Can the Addition of Hydrogen to Natural Gas Reduce the Explosion Risk?


One of the main benefits sought by including hydrogen in the alternative fuels mix is emissions reduction – eventually by 100%. However, in the near term, there is a very significant cost differential between fossil fuels and hydrogen. Hythane (a blend of hydrogen and natural gas) can act as a viable next step on the path to an ultimate hydrogen economy as a fuel blend consisting of 8−30 % hydrogen in methane can reduce emissions while not requiring significant changes in existing infrastructure. This work seeks to evaluate whether hythane may be safer than both hydrogen and methane under certain conditions.
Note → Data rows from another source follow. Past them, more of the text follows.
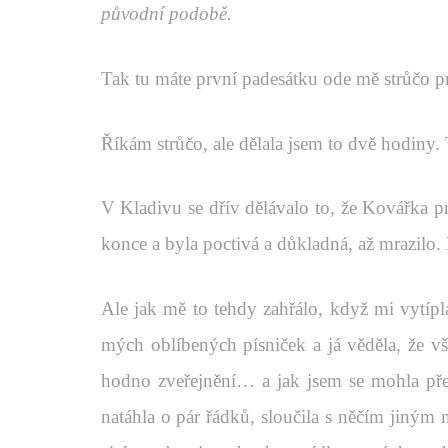
původní podobě.
Tak tu máte první padesátku ode mě strůčo p
Říkám strůčo, ale dělala jsem to dvě hodiny. 
V Kladivu se dřív dělávalo to, že Kovářka p
konce a byla poctivá a důkladná, až mrazilo.
Ale jak mě to tehdy zahřálo, když mi vytípla
mých oblíbených písniček a já věděla, že vš
hodno zveřejnění… a jak jsem se mohla přer
natáhla o pár řádků, sloučila s něčím jiným 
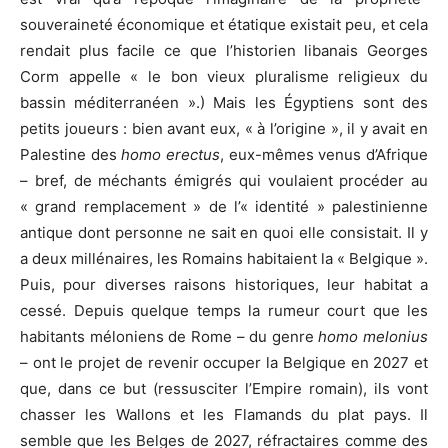
souveraineté économique et étatique existait peu, et cela
rendait plus facile ce que l’historien libanais Georges
Corm appelle « le bon vieux pluralisme religieux du
bassin méditerranéen ».) Mais les Égyptiens sont des
petits joueurs : bien avant eux, « à l’origine », il y avait en
Palestine des
homo erectus
, eux-mêmes venus d’Afrique
– bref, de méchants émigrés qui voulaient procéder au
« grand remplacement » de l’« identité » palestinienne
antique dont personne ne sait en quoi elle consistait. Il y
a deux millénaires, les Romains habitaient la « Belgique ».
Puis, pour diverses raisons historiques, leur habitat a
cessé. Depuis quelque temps la rumeur court que les
habitants méloniens de Rome – du genre
homo melonius
– ont le projet de revenir occuper la Belgique en 2027 et
que, dans ce but (ressusciter l’Empire romain), ils vont
chasser les Wallons et les Flamands du plat pays. Il
semble que les Belges de 2027, réfractaires comme des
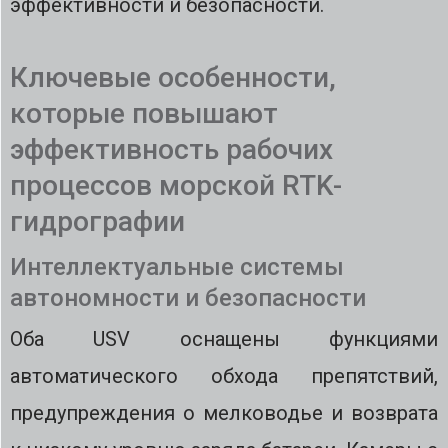
эффективности и безопасности.
Ключевые особенности,
которые повышают
эффективность рабочих
процессов морской RTK-
гидрографии
Интеллектуальные системы
автономности и безопасности
Оба USV оснащены функциями
автоматического обхода препятствий,
предупреждения о мелководье и возврата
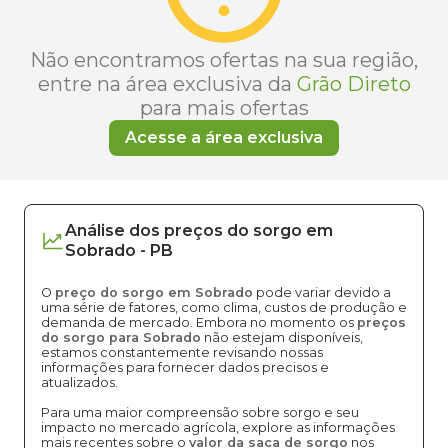
Não encontramos ofertas na sua região,
entre na área exclusiva da
Grão Direto
para mais ofertas
Acesse a área exclusiva
Análise dos
preços
do sorgo
em
Sobrado
-
PB
O
preço do sorgo em Sobrado
pode variar devido a
uma série de fatores, como clima, custos de produção e
demanda de mercado. Embora no momento os
preços
do sorgo para Sobrado
não estejam disponíveis,
estamos constantemente revisando nossas
informações para fornecer dados precisos e
atualizados.
Para uma maior compreensão sobre sorgo e seu
impacto no mercado agrícola, explore as informações
mais recentes sobre o
valor da saca de sorgo
nos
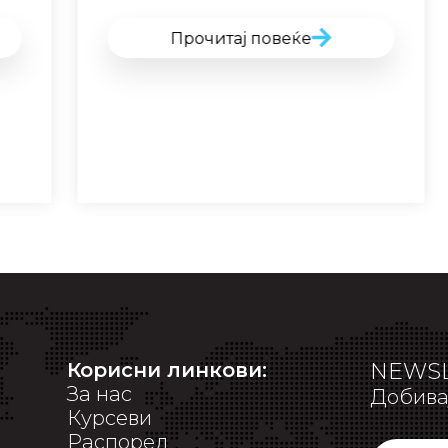
Прочитај повеќе
Корисни линкови:
NEWSL
За нас
Добивај
Курсеви
Распоред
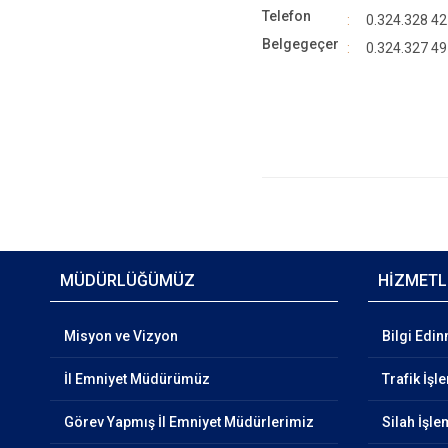
Telefon
0.324.328 42
Belgegeçer
0.324.327 49
MÜDÜRLÜĞÜMÜZ
HİZMETL
Misyon ve Vizyon
Bilgi Edi
İl Emniyet Müdürümüz
Trafik İşl
Görev Yapmış İl Emniyet Müdürlerimiz
Silah İşle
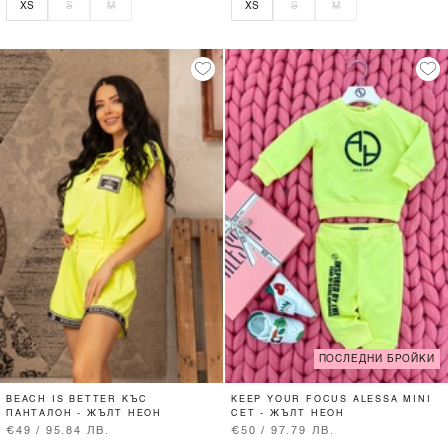
XS
S
M
XS
S
M
ПОСЛЕДНИ БРОЙКИ
BEACH IS BETTER КЪС
KEEP YOUR FOCUS ALESSA MINI
ПАНТАЛОН - ЖЪЛТ НЕОН
СЕТ - ЖЪЛТ НЕОН
€49 / 95.84 ЛВ.
€50 / 97.79 ЛВ.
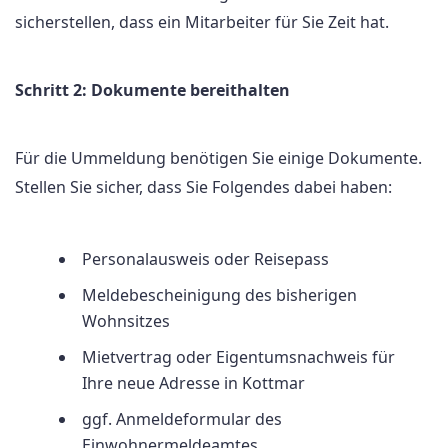
sicherstellen, dass ein Mitarbeiter für Sie Zeit hat.
Schritt 2: Dokumente bereithalten
Für die Ummeldung benötigen Sie einige Dokumente.
Stellen Sie sicher, dass Sie Folgendes dabei haben:
Personalausweis oder Reisepass
Meldebescheinigung des bisherigen
Wohnsitzes
Mietvertrag oder Eigentumsnachweis für
Ihre neue Adresse in Kottmar
ggf. Anmeldeformular des
Einwohnermeldeamtes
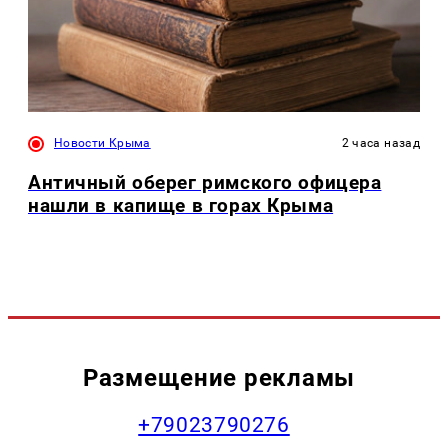
Новости Крыма
2 часа назад
Античный оберег римского офицера
нашли в капище в горах Крыма
Размещение рекламы
+79023790276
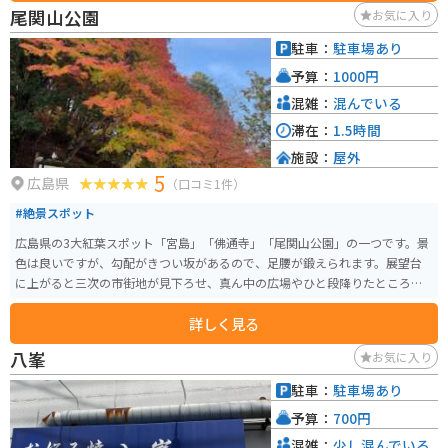
尾関山公園
お気に入り
駐車：
駐車場あり
予算：
1000円
混雑：
混んでいる
滞在：
1.5時間
施設：
屋外
5
広島県
（口コミ1件）
#絶景スポット
広島県の3大紅葉スポット「宮島」「佛通寺」「尾関山公園」の一つです。景
色は良いですが、勾配がきつい坂があるので、足腰が鍛えられます。展望台
に上がると三次の市街地が見下ろせ、真ん中の広場やひと段降りたところの
ベンチでくつろげます。
詳しく見る
八峯
お気に入り
駐車：
駐車場あり
予算：
700円
混雑：
少し混んでいる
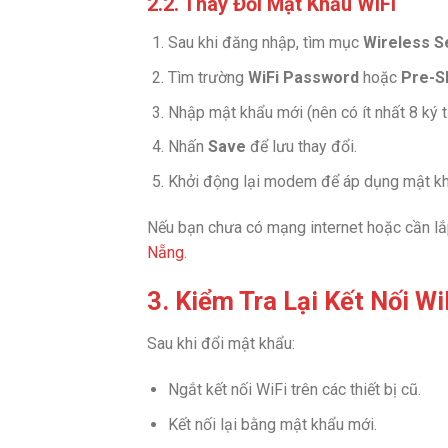
2.2. Thay Đổi Mật Khẩu WiFi
Sau khi đăng nhập, tìm mục
Wireless S
Tìm trường
WiFi Password
hoặc
Pre-S
Nhập mật khẩu mới (nên có ít nhất 8 ký t
Nhấn
Save
để lưu thay đổi.
Khởi động lại modem để áp dụng mật kh
Nếu bạn chưa có mạng internet hoặc cần lắ
Nẵng
.
3. Kiểm Tra Lại Kết Nối Wi
Sau khi đổi mật khẩu:
Ngắt kết nối WiFi trên các thiết bị cũ.
Kết nối lại bằng mật khẩu mới.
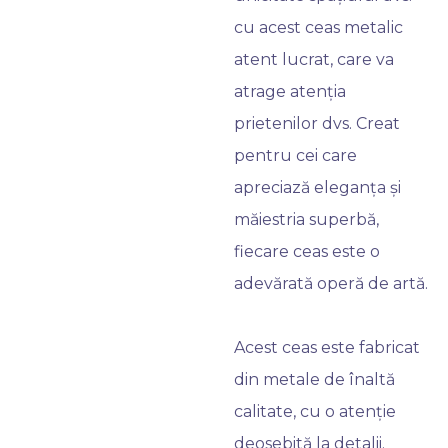
cu acest ceas metalic
atent lucrat, care va
atrage atenția
prietenilor dvs. Creat
pentru cei care
apreciază eleganța și
măiestria superbă,
fiecare ceas este o
adevărată operă de artă.
Acest ceas este fabricat
din metale de înaltă
calitate, cu o atenție
deosebită la detalii.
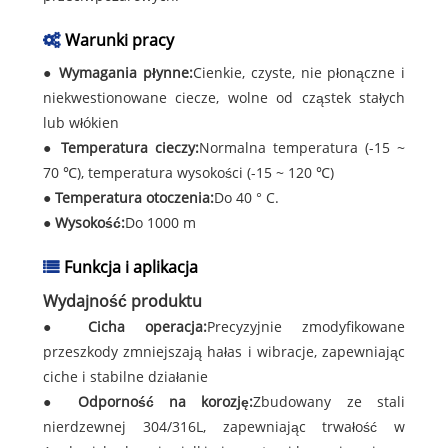
Warunki pracy
●
Wymagania płynne:
Cienkie, czyste, nie płonączne i
niekwestionowane ciecze, wolne od cząstek stałych
lub włókien
●
Temperatura cieczy:
Normalna temperatura (-15 ~
70 ℃), temperatura wysokości (-15 ~ 120 ℃)
●
Temperatura otoczenia:
Do 40 ° C.
●
Wysokość:
Do 1000 m
Funkcja i aplikacja
Wydajność produktu
●
Cicha operacja:
Precyzyjnie zmodyfikowane
przeszkody zmniejszają hałas i wibracje, zapewniając
ciche i stabilne działanie
●
Odporność na korozję:
Zbudowany ze stali
nierdzewnej 304/316L, zapewniając trwałość w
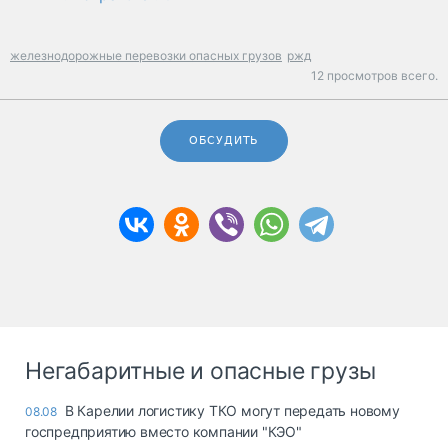
железнодорожные перевозки опасных грузов
ржд
12 просмотров всего.
ОБСУДИТЬ
Негабаритные и опасные грузы
В Карелии логистику ТКО могут передать новому
08.08
госпредприятию вместо компании "КЭО"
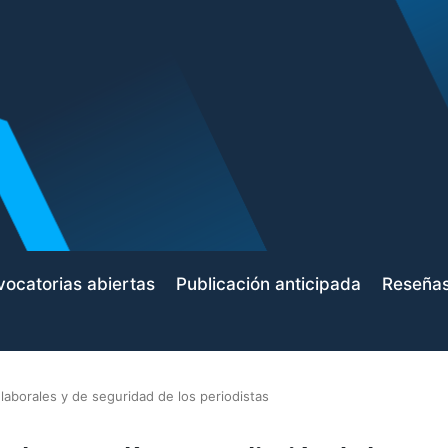
ocatorias abiertas
Publicación anticipada
Reseña
laborales y de seguridad de los periodistas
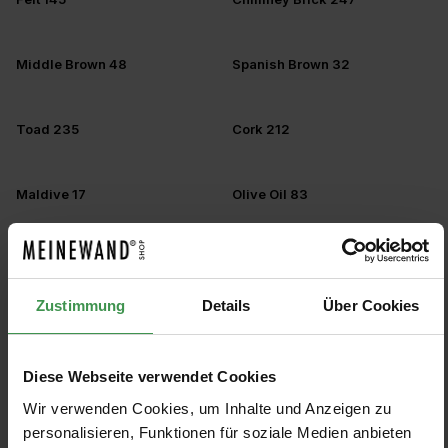
Middle Brown 48
Spanish Brown 32
Toad 235
Cork 212
Maldive 17
Olive Oil 83
Eau de Nil 90
Horizon 197
Zustimmung
Details
Über Cookies
Ediths Eye 301
Sir Lutyens' Sage 302
Diese Webseite verwendet Cookies
Light Brunswick Green 128
Brilliant Green 127
Wir verwenden Cookies, um Inhalte und Anzeigen zu
personalisieren, Funktionen für soziale Medien anbieten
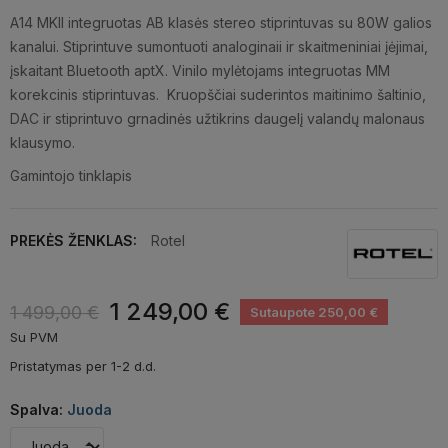
A14 MKII integruotas AB klasės stereo stiprintuvas su 80W galios
kanalui. Stiprintuve sumontuoti analoginaii ir skaitmeniniai įėjimai,
įskaitant Bluetooth aptX. Vinilo mylėtojams integruotas MM
korekcinis stiprintuvas. Kruopščiai suderintos maitinimo šaltinio,
DAC ir stiprintuvo grnadinės užtikrins daugelį valandų malonaus
klausymo.
Gamintojo tinklapis
PREKĖS ŽENKLAS:
Rotel
1 249,00 €
1 499,00 €
Sutaupote 250,00 €
Su PVM
Pristatymas per 1-2 d.d.
Spalva:
Juoda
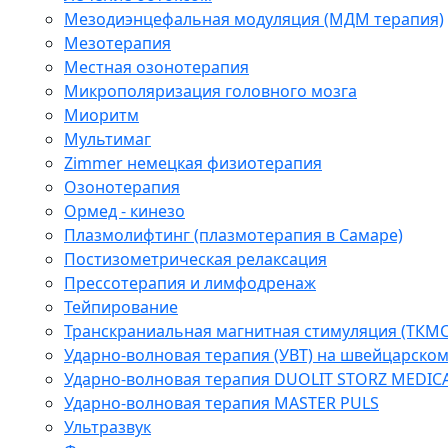
Мезодиэнцефальная модуляция (МДМ терапия)
Мезотерапия
Местная озонотерапия
Микрополяризация головного мозга
Миоритм
Мультимаг
Zimmer немецкая физиотерапия
Озонотерапия
Ормед - кинезо
Плазмолифтинг (плазмотерапия в Самаре)
Постизометрическая релаксация
Прессотерапия и лимфодренаж
Тейпирование
Транскраниальная магнитная стимуляция (ТКМС
Ударно-волновая терапия (УВТ) на швейцарско
Ударно-волновая терапия DUOLIT STORZ MEDIC
Ударно-волновая терапия MASTER PULS
Ультразвук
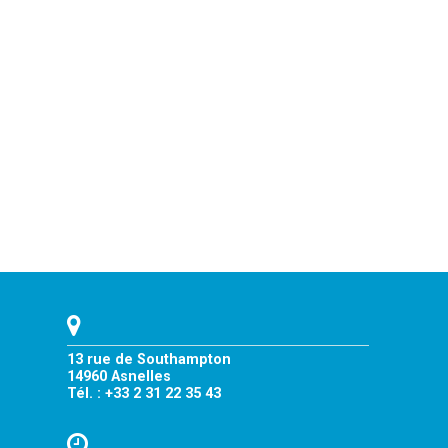
13 rue de Southampton
14960 Asnelles
Tél. : +33 2 31 22 35 43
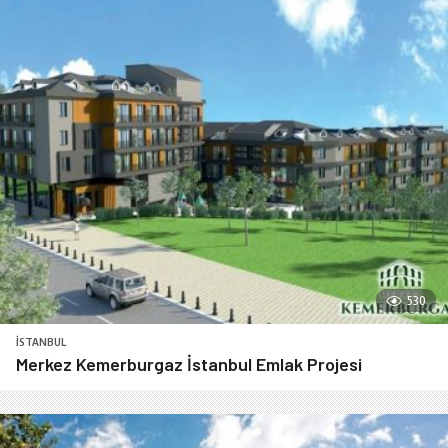
530
İSTANBUL
Merkez Kemerburgaz İstanbul Emlak Projesi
This is due to the fact hythane combines the positive safety properties of hydrogen (strong buoyancy, high diffusivity) and methane (much lower flame speeds and narrower flammability limits as compared to hydrogen). For this purpose, several different mixture compositions (e.g. 8 %, 20 % and 30 % hydrogen) are considered. The evaluation of (a) dispersion characteristics (which are more positive than for methane), (b) combustion characteristics (which are closer to methane than hydrogen), and (c) Combined dispersion + explosion risk is performed. This risk is expected to be comparable to that of pure methane, possibly lower in some situations, and definitely lower than for pure hydrogen. The work is performed using the CFD software FLACS that has been well-validated for safety studies of both natural gas/methane and hydrogen systems. The first part of the work will involve validating the flame speeds and flammability limits predicted by FLACS against values available in literature. The next part of the work involves validating the overpressures predicted by the CFD tool for combustion of premixed mixtures of methane and hydrogen with air against available experimental data. In the end, practical systems such as vehicular tunnels, garages, etc. is used to demonstrate positive safety benefits of hythane with comparisons to similar simulations for both hydrogen and methane.